Castell de l'Olla, en Altea. / LP
Castell de l'Olla, en Altea. / LP

La cofradía que organiza la exhibición de fuegos artificiales utilizó en esta ocasión plataformas creadas con materiales biodegradables

EPALICANTE.

El Castell de l'Olla de Altea asombró a las más de 50.000 personas que se congregaron en la bahía de la localidad alicantina para contemplar este singular espectáculo de fuegos artificiales disparados desde el mar. En su 33 edición, el montaje, a cargo de Ricardo Caballero, ofreció media hora llena de efectos que arrancaron el aplauso de los asistentes logrados con materiales y estructura más ecológicos.

Al acto, que de celebra el segundo sábado de agosto coincidiendo con la festividad de San Lorenzo, asistieron, entre otros, los consellers de Política Territorial, Obras Públicas y Movilidad, Arcadi España, e Innovación, Universidades, Ciencia y Sociedad Digital, Carolina Pascual. También el alcalde del municipio, Jaume Linares, quien destacó que el Castell es «uno de los eventos más destacados de la oferta turística y cultural de Altea».

Antes del disparo, la Cofradía del Castell de l'Olla entregó el sábado los premios Illeta d'Or por el apoyo a esta cita a Fundación CaixaAltea, Rover Alcisa, Grupo Imed y al periodista José Manuel Gironés.

A las 00.00 horas, se inició el espectáculo para el que en esta ocasión se emplearon nuevas plataformas de materiales biodegradables. Asimismo, para la carga pirotécnica, se introdujo el cartón en lugar del plástico y la empresa Indra colaboró en el acto.

Caballer, que recordó que la pirotecnia es «el espectáculo en directo puro», inundó la bahía con enormes palmeras, los impresionantes 'pavos reales' salidos del agua, formas de colores y otros efectos que consiguieron la ovación del público, que presenció este montaje en el mar y en el cielo en una noche de calor intensísimo.

El Castell de l'Olla se celebra en la playa del mismo nombre, frente a los jardines de Villa Gadea, donde se concentran cerca de 50.000 personas para disfrutar de este evento pirotécnico, único en el Mediterráneo, ya que se dispara desde el mar, gracias a unas plataformas que se instalan, a tal efecto, durante los días previos, a 300 metros de la línea de la costa.

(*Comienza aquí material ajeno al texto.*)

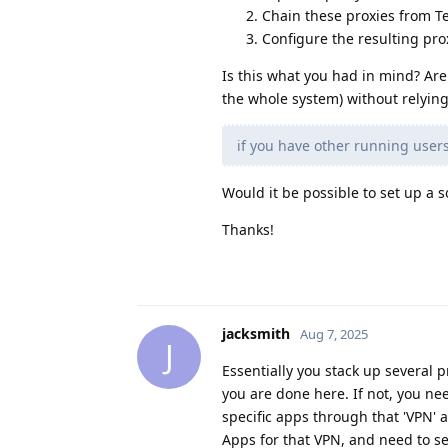
Chain these proxies from 
Configure the resulting prox
Is this what you had in mind? Are
the whole system) without relying
if you have other running users
Would it be possible to set up a s
Thanks!
jacksmith
Aug 7, 2025
J
Essentially you stack up several p
you are done here. If not, you nee
specific apps through that 'VPN' a
Apps for that VPN, and need to s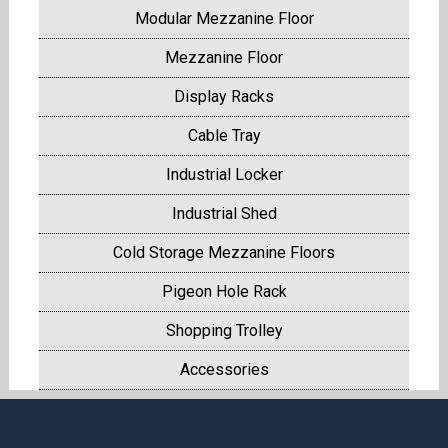
Modular Mezzanine Floor
Mezzanine Floor
Display Racks
Cable Tray
Industrial Locker
Industrial Shed
Cold Storage Mezzanine Floors
Pigeon Hole Rack
Shopping Trolley
Accessories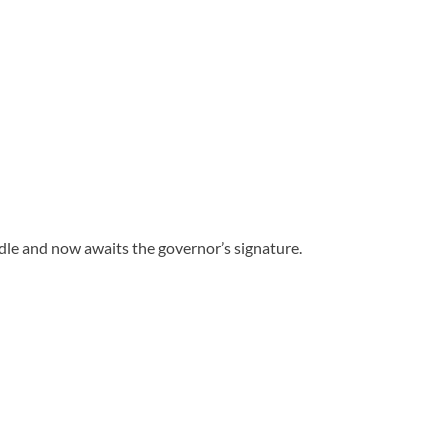
dle and now awaits the governor’s signature.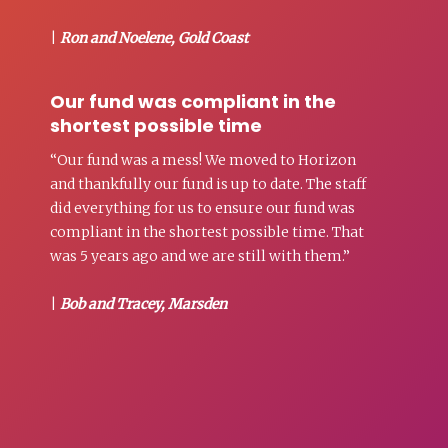
|
Ron and Noelene, Gold Coast
Our fund was compliant in the
shortest possible time
“Our fund was a mess! We moved to Horizon
and thankfully our fund is up to date. The staff
did everything for us to ensure our fund was
compliant in the shortest possible time. That
was 5 years ago and we are still with them.”
|
Bob and Tracey, Marsden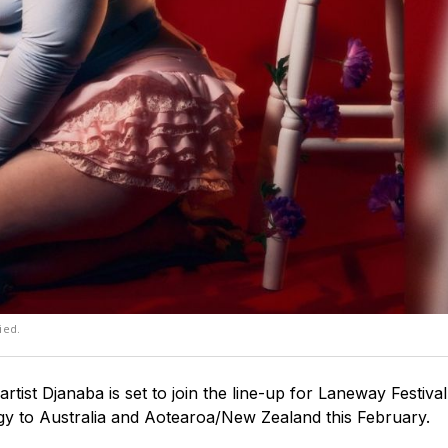
ied.
tist Djanaba is set to join the line-up for Laneway Festiva
gy to Australia and Aotearoa/New Zealand this February.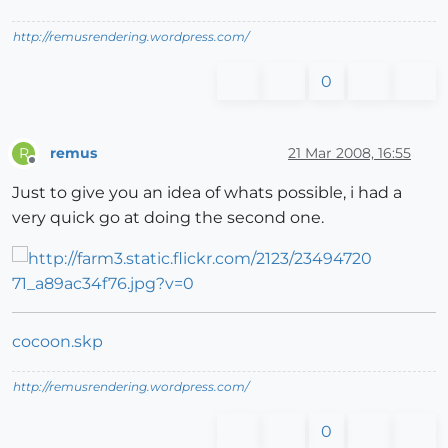
http://remusrendering.wordpress.com/
0
remus
21 Mar 2008, 16:55
R
Offline
Just to give you an idea of whats possible, i had a
very quick go at doing the second one.
cocoon.skp
http://remusrendering.wordpress.com/
0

En 2016, con motivo del 30 aniversario, tuvo el reconocimiento de UNESCO Mediterráneo, a través de la Comisión Española de este organismo internacional.

El Castell lo regula la Cofradía del Castell de l'Olla, organización sin ánimo de lucro, constituida en 1987 por un grupo de 22 cofrades que, año tras año, dedican su esfuerzo y cariño para que este evento, que posiciona la marca 'Altea' en toda España, siga celebrándose y no pierda su singularidad.